- **Instructions for the task**
Search the records below for the word "DICEMBRE". Copy each line where it occurs.

- **Recorded data**
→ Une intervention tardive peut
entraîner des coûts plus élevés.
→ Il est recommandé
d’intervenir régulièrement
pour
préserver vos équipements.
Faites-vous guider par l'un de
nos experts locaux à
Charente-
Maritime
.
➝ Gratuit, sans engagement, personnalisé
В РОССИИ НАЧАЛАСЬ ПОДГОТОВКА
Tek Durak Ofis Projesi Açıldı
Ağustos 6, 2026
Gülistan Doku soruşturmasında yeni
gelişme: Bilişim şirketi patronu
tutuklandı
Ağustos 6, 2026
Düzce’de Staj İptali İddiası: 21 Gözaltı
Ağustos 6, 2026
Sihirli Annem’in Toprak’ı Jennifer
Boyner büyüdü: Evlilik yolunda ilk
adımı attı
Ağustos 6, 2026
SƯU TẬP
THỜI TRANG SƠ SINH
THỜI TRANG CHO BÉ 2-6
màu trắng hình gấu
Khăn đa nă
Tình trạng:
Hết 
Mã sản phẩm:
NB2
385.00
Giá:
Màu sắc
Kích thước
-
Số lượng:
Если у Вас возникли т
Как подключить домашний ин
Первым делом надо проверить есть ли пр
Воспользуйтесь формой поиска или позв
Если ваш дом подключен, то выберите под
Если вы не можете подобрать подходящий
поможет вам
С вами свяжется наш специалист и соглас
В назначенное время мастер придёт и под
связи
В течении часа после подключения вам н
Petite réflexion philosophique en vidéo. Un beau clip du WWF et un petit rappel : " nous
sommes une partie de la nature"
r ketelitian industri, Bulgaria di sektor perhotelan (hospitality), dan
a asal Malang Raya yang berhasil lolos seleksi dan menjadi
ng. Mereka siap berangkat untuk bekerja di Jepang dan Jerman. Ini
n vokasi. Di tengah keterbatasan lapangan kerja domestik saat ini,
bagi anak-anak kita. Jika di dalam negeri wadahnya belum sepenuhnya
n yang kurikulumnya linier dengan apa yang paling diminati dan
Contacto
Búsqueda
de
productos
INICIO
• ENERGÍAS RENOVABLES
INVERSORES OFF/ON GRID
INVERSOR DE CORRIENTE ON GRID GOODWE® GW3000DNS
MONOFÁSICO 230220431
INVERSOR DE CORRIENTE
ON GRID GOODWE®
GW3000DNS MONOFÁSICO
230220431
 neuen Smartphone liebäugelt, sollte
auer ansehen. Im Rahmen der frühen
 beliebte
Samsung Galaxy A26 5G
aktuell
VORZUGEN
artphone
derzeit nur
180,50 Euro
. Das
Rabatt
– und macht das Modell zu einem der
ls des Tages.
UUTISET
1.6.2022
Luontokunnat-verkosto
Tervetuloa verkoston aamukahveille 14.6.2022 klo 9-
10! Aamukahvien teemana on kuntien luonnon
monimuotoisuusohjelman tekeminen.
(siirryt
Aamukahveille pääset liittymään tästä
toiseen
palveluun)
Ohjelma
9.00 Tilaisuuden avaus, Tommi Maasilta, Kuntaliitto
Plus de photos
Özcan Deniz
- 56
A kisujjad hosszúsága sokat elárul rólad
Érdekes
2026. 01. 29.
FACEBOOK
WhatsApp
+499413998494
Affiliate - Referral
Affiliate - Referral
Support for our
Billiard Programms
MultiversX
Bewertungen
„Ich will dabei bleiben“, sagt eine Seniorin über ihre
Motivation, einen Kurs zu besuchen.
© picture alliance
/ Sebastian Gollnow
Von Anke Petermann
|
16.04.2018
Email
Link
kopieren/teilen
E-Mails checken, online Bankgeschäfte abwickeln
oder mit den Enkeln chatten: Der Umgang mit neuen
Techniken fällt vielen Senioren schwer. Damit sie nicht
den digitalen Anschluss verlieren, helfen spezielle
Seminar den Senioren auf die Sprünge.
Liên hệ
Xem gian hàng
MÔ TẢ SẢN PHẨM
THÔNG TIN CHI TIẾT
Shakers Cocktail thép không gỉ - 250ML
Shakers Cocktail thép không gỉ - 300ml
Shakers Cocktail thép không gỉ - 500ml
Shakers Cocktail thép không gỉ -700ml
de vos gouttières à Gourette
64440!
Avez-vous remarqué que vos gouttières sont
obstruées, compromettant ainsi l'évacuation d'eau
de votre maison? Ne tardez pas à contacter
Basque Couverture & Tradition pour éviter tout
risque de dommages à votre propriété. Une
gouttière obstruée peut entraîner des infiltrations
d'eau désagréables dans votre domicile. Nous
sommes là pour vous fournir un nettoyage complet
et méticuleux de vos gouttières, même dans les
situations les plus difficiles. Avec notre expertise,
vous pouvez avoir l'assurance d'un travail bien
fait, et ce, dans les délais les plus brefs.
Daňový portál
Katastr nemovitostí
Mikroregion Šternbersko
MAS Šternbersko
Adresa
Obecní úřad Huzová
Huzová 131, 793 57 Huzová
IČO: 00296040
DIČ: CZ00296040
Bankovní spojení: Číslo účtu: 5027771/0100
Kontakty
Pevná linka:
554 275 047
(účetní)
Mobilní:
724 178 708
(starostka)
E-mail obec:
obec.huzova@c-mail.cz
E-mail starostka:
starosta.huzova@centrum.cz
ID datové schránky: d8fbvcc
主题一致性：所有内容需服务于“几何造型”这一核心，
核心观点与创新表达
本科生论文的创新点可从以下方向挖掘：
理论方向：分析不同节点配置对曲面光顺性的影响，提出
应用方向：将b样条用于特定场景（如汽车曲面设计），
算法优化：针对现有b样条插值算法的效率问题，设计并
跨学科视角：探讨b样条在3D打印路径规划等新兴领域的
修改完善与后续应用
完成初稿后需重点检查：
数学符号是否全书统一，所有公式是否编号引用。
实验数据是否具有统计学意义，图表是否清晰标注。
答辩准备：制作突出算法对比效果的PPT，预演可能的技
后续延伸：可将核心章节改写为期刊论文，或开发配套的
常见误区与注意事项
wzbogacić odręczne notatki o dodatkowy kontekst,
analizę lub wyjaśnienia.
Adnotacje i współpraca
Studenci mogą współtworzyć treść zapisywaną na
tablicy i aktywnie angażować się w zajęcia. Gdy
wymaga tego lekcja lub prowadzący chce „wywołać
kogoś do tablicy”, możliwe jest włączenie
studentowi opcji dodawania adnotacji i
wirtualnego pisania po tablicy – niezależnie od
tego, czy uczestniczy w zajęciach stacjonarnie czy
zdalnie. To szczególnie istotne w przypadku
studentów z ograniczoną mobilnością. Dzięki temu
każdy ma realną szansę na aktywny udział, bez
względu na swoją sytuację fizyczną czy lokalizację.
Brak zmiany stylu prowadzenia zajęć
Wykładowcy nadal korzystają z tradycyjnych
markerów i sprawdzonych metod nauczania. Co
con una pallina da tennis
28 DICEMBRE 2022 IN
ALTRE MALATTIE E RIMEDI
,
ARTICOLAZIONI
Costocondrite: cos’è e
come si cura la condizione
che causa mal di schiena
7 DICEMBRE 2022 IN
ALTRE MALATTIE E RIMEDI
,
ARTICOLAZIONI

- **Result of the task**
28 DICEMBRE 2022 IN
7 DICEMBRE 2022 IN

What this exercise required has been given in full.